I saw the debate and I believe that what you conjecture (conservative pragmatic vote) is likely right. Nonetheless, some good things were said and I rejoice that this was decisively rejected. Let us pray that the Lord would grant us to discover and recover the beauty and holiness of the day. 

Peace,
Alan


----------



## Covenant Joel (Jun 12, 2015)

There really wasn't much said on the floor about it. With the recommendation so strong from the committee and no minority report (if memory serves), it wasn't really a big issue on the floor.


----------



## NaphtaliPress (Jun 12, 2015)

I got to the video archive and no one brought out the long knives to say the least. The one argument was the motion to recommit which would have been nice to see some debate but there was not one and it was soundly defeated. That argument brought up the language of "recreations" being so antiquated that there is not an understanding of what was meant at the time of the assembly. How is this possible given all the puritan works on the subject and the large number even still available today? Do candidates for ordination not read books on the subject in their studies? I'm not sure those making this the issue even understanding basic Puritan Sabbatarianism. But it would have been nice to hear some discussion to know for sure what folks are thinking to know where the mistakes are. I'd be interested in hearing from anyone on PB who was in the OC meeting how the discussion went since they did discuss this quite at length according to the report before the GA.


----------



## Covenant Joel (Jun 12, 2015)

NaphtaliPress said:


> I got to the video archive and no one brought out the long knives to say the least. The one argument was the motion to recommit which would have been nice to see some debate but there was not one and it was soundly defeated. That argument brought up the language of "recreations" being so antiquated that there is not an understanding of what was meant at the time of the assembly. How is this possible given all the puritan works on the subject and the large number even still available today? Do candidates for ordination not read books on the subject in their studies? I'm not sure those making this the issue even understanding basic Puritan Sabbatarianism. But it would have been nice to hear some discussion to know for sure what folks are thinking to know where the mistakes are. I'd be interested in hearing from anyone on PB who was in the OC meeting how the discussion went since they did discuss this quite at length according to the report before the GA.
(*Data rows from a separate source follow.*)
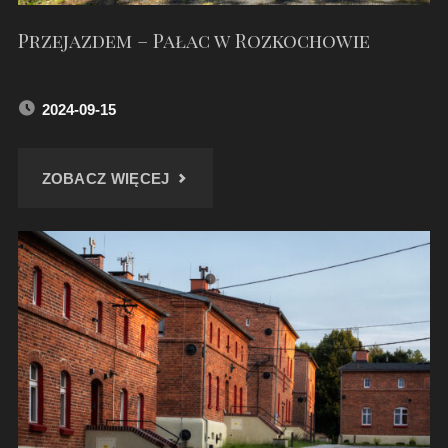
Przejazdem – Pałac w Rozkochowie
2024-09-15
"PRZEJAZDEM
ZOBACZ WIĘCEJ
–
PAŁAC
W
ROZKOCHOWIE"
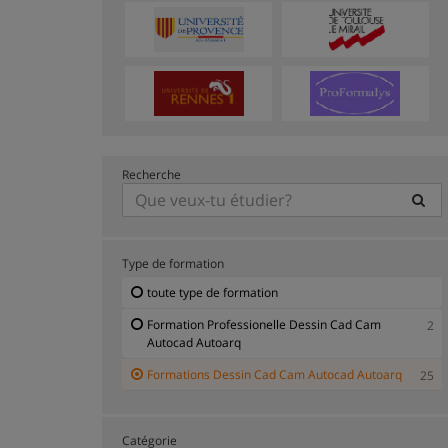
Recherche
Type de formation
toute type de formation
Formation Professionelle Dessin Cad Cam
2
Autocad Autoarq
Formations Dessin Cad Cam Autocad Autoarq
25
Catégorie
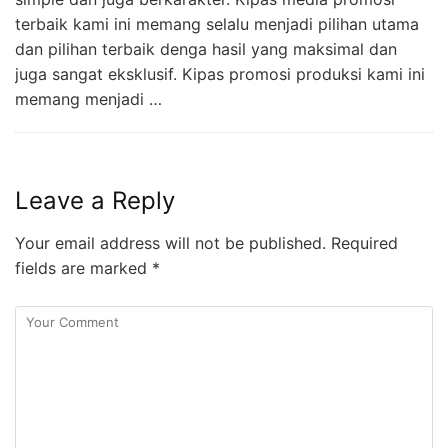
terbaik kami ini memang selalu menjadi pilihan utama
dan pilihan terbaik denga hasil yang maksimal dan
juga sangat eksklusif. Kipas promosi produksi kami ini
memang menjadi …
Leave a Reply
Your email address will not be published.
Required
fields are marked
*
I doubt that most candidates would read Puritan works on the Sabbath, though I did pick up a copy of _The True Doctrine of the Sabbath_ at the RHB booth and saw some others doing the same. Some of that lack of study may be indifference or lack of emphasis placed on the Sabbath. Some of it is probably the sheer volume of what one is required to read in seminary and in studying for ordination. 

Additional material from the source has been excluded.